**Material for this task:**
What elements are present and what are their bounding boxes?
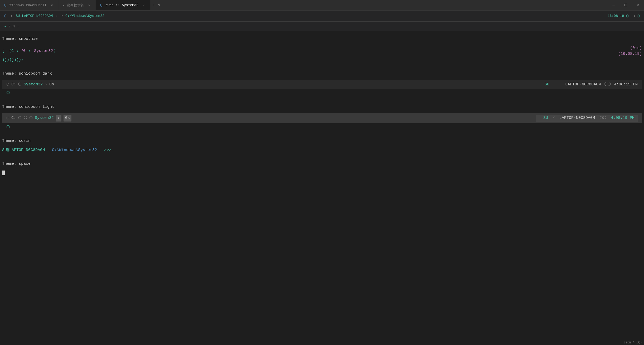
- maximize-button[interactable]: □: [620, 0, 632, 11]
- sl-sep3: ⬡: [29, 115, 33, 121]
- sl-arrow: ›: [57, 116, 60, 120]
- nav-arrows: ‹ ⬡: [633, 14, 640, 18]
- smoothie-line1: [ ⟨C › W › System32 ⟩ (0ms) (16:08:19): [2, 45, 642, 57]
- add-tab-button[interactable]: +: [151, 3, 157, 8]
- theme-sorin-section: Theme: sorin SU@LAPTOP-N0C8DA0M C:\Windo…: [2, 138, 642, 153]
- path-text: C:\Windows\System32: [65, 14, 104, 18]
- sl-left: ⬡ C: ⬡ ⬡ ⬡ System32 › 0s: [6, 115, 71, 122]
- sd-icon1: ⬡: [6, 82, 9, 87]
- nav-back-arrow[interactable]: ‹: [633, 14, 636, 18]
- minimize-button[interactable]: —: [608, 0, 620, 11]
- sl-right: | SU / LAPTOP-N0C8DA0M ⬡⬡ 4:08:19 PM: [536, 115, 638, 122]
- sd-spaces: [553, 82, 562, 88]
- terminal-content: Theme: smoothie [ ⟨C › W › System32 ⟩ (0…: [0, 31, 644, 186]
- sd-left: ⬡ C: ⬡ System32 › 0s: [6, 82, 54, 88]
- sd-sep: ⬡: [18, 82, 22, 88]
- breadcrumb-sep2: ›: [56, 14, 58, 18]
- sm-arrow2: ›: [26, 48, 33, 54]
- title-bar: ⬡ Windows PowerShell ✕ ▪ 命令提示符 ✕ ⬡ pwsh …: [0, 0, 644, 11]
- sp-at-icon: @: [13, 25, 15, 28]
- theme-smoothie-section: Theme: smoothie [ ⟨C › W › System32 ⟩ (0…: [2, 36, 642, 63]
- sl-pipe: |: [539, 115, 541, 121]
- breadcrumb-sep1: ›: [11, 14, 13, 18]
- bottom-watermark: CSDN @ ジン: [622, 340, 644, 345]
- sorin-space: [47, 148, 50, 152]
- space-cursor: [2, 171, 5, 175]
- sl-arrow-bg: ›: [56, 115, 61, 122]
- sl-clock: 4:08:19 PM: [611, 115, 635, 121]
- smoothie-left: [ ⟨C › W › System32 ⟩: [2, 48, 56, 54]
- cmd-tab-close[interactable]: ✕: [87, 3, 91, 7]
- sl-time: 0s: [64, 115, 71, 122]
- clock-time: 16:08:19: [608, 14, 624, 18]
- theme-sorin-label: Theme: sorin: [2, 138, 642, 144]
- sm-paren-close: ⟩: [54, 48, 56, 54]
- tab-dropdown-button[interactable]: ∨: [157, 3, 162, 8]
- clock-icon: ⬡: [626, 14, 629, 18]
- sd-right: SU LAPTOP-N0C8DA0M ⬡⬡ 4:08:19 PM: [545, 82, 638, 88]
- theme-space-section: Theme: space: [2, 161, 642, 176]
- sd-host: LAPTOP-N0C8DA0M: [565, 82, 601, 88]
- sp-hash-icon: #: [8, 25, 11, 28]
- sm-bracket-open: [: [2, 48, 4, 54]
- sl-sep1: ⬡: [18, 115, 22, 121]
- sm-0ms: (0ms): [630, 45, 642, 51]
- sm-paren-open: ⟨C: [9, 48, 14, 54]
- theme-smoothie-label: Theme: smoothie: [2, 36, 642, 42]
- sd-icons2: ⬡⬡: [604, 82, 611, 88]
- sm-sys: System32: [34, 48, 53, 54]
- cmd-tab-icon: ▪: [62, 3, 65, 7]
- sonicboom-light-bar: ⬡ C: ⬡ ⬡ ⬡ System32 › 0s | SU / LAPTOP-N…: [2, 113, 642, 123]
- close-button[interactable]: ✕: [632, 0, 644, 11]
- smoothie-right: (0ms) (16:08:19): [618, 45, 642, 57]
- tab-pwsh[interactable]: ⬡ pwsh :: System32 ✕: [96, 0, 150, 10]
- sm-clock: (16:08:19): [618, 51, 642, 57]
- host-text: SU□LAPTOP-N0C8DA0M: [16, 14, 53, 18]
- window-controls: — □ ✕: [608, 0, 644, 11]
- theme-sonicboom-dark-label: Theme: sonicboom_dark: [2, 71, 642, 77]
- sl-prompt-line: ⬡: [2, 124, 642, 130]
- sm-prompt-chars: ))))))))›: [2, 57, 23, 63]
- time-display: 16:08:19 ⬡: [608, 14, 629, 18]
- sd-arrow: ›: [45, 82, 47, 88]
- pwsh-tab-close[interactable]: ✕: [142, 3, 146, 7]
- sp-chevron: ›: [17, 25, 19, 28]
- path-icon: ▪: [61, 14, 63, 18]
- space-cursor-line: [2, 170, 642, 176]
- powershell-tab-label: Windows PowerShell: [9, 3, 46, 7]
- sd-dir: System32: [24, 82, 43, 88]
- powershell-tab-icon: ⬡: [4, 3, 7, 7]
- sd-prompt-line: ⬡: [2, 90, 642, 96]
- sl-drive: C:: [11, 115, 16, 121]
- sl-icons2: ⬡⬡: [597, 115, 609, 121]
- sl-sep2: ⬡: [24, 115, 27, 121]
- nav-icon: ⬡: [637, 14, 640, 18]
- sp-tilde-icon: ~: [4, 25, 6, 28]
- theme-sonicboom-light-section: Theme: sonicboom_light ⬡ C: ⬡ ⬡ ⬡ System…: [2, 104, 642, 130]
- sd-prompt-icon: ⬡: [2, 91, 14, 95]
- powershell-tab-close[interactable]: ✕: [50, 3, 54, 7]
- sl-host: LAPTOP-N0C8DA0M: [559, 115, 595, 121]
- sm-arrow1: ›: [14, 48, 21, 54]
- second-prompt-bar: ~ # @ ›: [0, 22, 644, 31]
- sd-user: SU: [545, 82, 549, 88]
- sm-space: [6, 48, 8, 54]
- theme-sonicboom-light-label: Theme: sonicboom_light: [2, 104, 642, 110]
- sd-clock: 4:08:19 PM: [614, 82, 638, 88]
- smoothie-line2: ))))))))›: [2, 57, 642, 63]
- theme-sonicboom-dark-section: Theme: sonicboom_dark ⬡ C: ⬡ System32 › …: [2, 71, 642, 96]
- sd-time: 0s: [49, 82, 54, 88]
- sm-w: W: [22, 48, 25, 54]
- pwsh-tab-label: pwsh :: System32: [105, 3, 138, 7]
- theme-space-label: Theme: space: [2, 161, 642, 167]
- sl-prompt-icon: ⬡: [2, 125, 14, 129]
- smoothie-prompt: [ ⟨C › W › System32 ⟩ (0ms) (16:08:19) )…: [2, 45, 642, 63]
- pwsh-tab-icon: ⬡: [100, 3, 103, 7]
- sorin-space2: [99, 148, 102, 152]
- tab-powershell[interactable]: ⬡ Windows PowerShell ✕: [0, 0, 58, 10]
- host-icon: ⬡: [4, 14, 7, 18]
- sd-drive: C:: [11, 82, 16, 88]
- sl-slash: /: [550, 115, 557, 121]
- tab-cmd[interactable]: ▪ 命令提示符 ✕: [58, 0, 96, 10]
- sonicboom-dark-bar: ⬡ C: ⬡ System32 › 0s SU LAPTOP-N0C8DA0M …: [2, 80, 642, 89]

**About this exercise:** In the entries above, find each line containing the string "interactable" and copy it.

**Written answer:**
- maximize-button[interactable]: □: [620, 0, 632, 11]
- add-tab-button[interactable]: +: [151, 3, 157, 8]
- nav-back-arrow[interactable]: ‹: [633, 14, 636, 18]
- minimize-button[interactable]: —: [608, 0, 620, 11]
- cmd-tab-close[interactable]: ✕: [87, 3, 91, 7]
- tab-dropdown-button[interactable]: ∨: [157, 3, 162, 8]
- close-button[interactable]: ✕: [632, 0, 644, 11]
- tab-pwsh[interactable]: ⬡ pwsh :: System32 ✕: [96, 0, 150, 10]
- pwsh-tab-close[interactable]: ✕: [142, 3, 146, 7]
- powershell-tab-close[interactable]: ✕: [50, 3, 54, 7]
- tab-powershell[interactable]: ⬡ Windows PowerShell ✕: [0, 0, 58, 10]
- tab-cmd[interactable]: ▪ 命令提示符 ✕: [58, 0, 96, 10]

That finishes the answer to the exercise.